● Work item: Although the records contain pictures, the copy must not; reproduce everything else in them exactly.
####
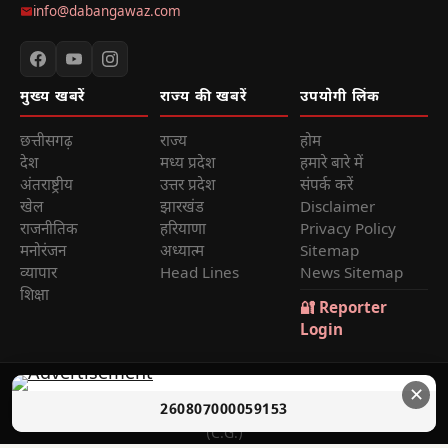
info@dabangawaz.com
मुख्य खबरें
राज्य की खबरें
उपयोगी लिंक
छत्तीसगढ़
राज्य
होम
देश
मध्य प्रदेश
हमारे बारे में
अंतराष्ट्रीय
उत्तर प्रदेश
संपर्क करें
खेल
झारखंड
Disclaimer
राजनीतिक
हरियाणा
Privacy Policy
मनोरंजन
अध्यात्म
Sitemap
व्यापार
Head Lines
News Sitemap
शिक्षा
🔐 Reporter
Login
© 2026
Dabang Awaz
— सर्वाधिकार सुरक्षित | Sole Proprietor:
✕
260807000059153
Rana Sikander Singh | Reg. No. 4622012201006321, Raipur
(C.G.)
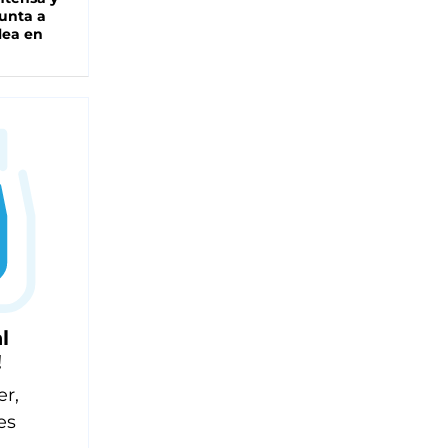
unta a
lea en
l
!
er,
es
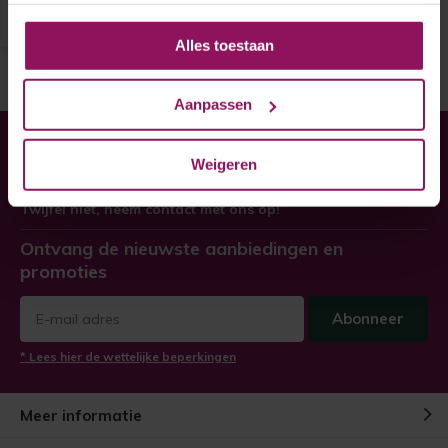
Alles toestaan
Aanpassen
Heeft u hulp nodig bij uw
Weigeren
bestelling?
Twijfel niet, neem contact met ons op!
Ontvang de nieuwste aanbiedingen en
promoties
Abonneer
* Lees hier de wettelijke beperkingen
Meer informatie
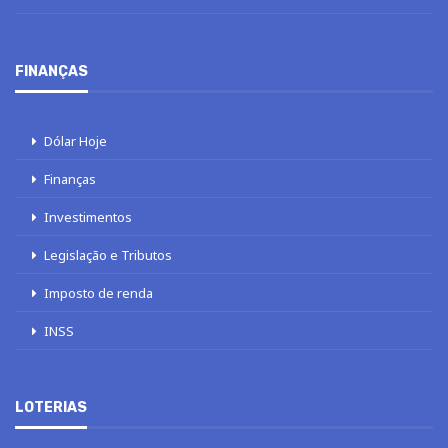
FINANÇAS
Dólar Hoje
Finanças
Investimentos
Legislação e Tributos
Imposto de renda
INSS
LOTERIAS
####
● Your solution:
info@dabangawaz.com
मुख्य खबरें
राज्य की खबरें
उपयोगी लिंक
छत्तीसगढ़
राज्य
होम
देश
मध्य प्रदेश
हमारे बारे में
अंतराष्ट्रीय
उत्तर प्रदेश
संपर्क करें
खेल
झारखंड
Disclaimer
राजनीतिक
हरियाणा
Privacy Policy
मनोरंजन
अध्यात्म
Sitemap
व्यापार
Head Lines
News Sitemap
शिक्षा
🔐 Reporter
Login
© 2026
Dabang Awaz
— सर्वाधिकार सुरक्षित | Sole Proprietor:
✕
260807000059153
Rana Sikander Singh | Reg. No. 4622012201006321, Raipur
(C.G.)
unta a
lea en
l
!
er,
es
Alles toestaan
Aanpassen
Heeft u hulp nodig bij uw
Weigeren
bestelling?
Twijfel niet, neem contact met ons op!
Ontvang de nieuwste aanbiedingen en
promoties
Abonneer
* Lees hier de wettelijke beperkingen
Meer informatie
FINANÇAS
Dólar Hoje
Finanças
Investimentos
Legislação e Tributos
Imposto de renda
INSS
LOTERIAS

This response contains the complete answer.